→ WHAT YOU SHOULD DO
From the data that follows, set down exactly the lines from the one with "Apple Podcasts" through the one with "them toward true", counting both. Pictures stay out.

━━ MATERIAL PROVIDED

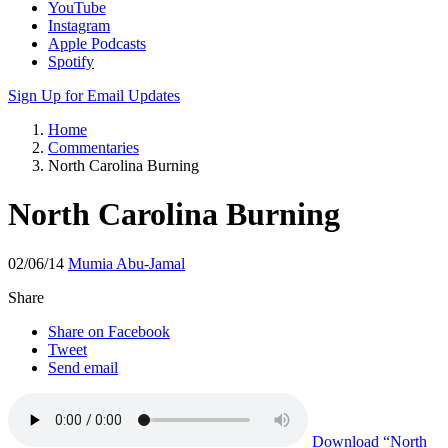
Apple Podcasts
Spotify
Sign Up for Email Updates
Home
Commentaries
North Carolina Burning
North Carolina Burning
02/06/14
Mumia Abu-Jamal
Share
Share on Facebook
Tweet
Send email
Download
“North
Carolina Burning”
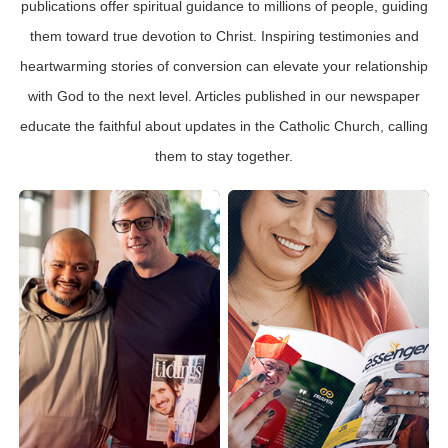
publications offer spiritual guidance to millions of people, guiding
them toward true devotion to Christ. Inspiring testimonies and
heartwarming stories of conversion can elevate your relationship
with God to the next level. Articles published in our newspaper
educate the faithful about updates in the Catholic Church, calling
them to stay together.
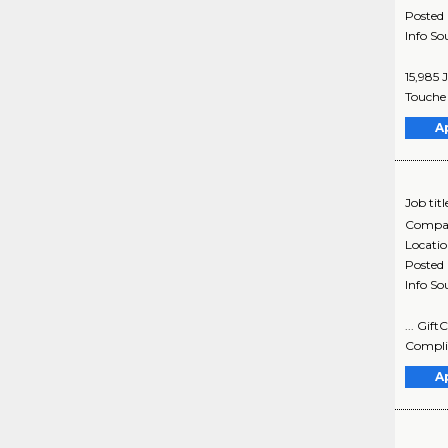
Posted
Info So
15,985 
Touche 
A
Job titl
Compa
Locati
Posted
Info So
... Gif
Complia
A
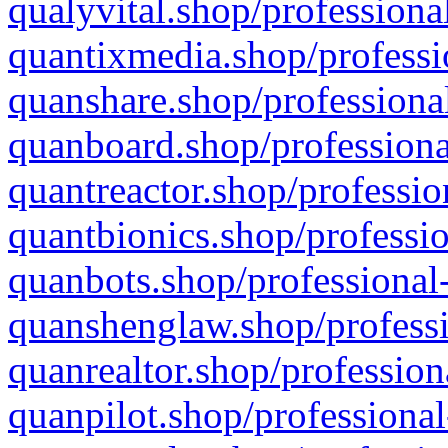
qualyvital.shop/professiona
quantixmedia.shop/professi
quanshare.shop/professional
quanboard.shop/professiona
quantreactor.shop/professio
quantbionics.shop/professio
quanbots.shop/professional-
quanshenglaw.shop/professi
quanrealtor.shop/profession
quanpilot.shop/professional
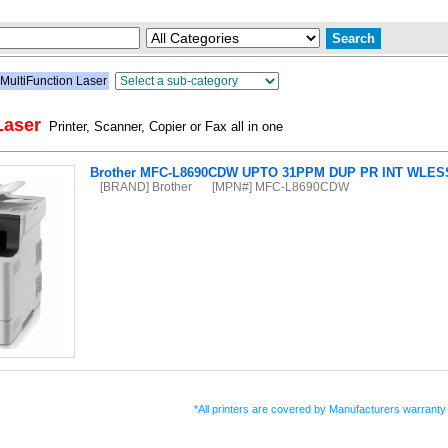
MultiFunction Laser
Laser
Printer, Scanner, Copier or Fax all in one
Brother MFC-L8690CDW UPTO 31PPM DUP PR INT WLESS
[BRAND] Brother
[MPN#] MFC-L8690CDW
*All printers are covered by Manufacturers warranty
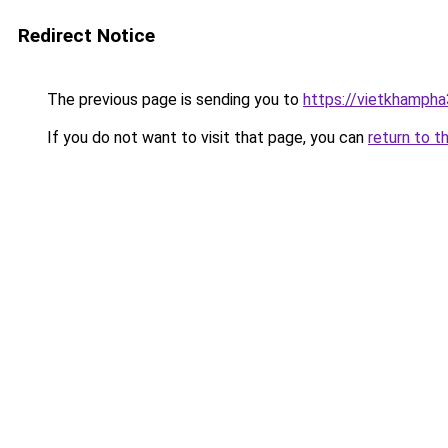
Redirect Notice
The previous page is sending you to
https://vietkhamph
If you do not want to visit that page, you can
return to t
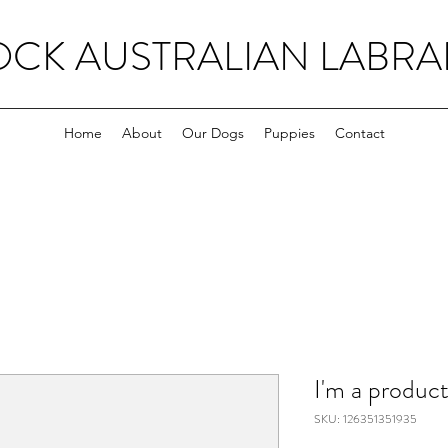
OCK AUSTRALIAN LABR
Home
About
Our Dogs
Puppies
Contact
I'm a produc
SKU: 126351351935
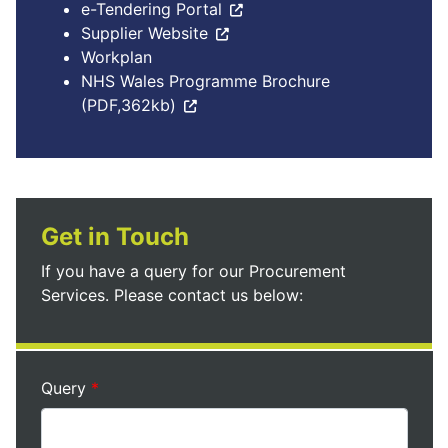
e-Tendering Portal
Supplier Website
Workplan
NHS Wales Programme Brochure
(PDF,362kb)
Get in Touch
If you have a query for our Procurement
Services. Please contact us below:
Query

━━━━
━━ MATERIAL PROVIDED

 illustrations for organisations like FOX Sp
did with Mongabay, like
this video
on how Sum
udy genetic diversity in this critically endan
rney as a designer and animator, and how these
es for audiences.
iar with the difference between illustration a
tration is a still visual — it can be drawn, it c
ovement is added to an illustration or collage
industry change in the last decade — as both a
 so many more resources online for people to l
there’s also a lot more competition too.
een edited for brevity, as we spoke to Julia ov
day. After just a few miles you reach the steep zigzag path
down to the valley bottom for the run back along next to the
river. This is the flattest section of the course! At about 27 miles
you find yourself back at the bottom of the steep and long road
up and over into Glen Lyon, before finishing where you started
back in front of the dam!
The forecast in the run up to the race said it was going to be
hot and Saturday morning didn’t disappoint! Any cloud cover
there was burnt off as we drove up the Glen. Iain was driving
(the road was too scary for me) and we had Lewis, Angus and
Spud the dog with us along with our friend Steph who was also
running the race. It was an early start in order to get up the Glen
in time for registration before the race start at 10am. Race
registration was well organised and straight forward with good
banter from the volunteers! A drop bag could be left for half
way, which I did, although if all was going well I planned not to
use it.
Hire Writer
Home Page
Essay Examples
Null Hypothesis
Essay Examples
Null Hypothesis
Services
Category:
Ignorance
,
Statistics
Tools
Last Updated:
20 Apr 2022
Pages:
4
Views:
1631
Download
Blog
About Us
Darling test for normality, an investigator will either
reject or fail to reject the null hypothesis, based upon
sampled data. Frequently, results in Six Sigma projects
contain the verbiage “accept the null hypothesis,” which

━━━━

→ ANSWER SPACE
Apple Podcasts
Spotify
Sign Up for Email Updates
Home
Commentaries
North Carolina Burning
North Carolina Burning
02/06/14
Mumia Abu-Jamal
Share
Share on Facebook
Tweet
Send email
Download
“North
Carolina Burning”
publications offer spiritual guidance to millions of people, guiding
them toward true devotion to Christ. Inspiring testimonies and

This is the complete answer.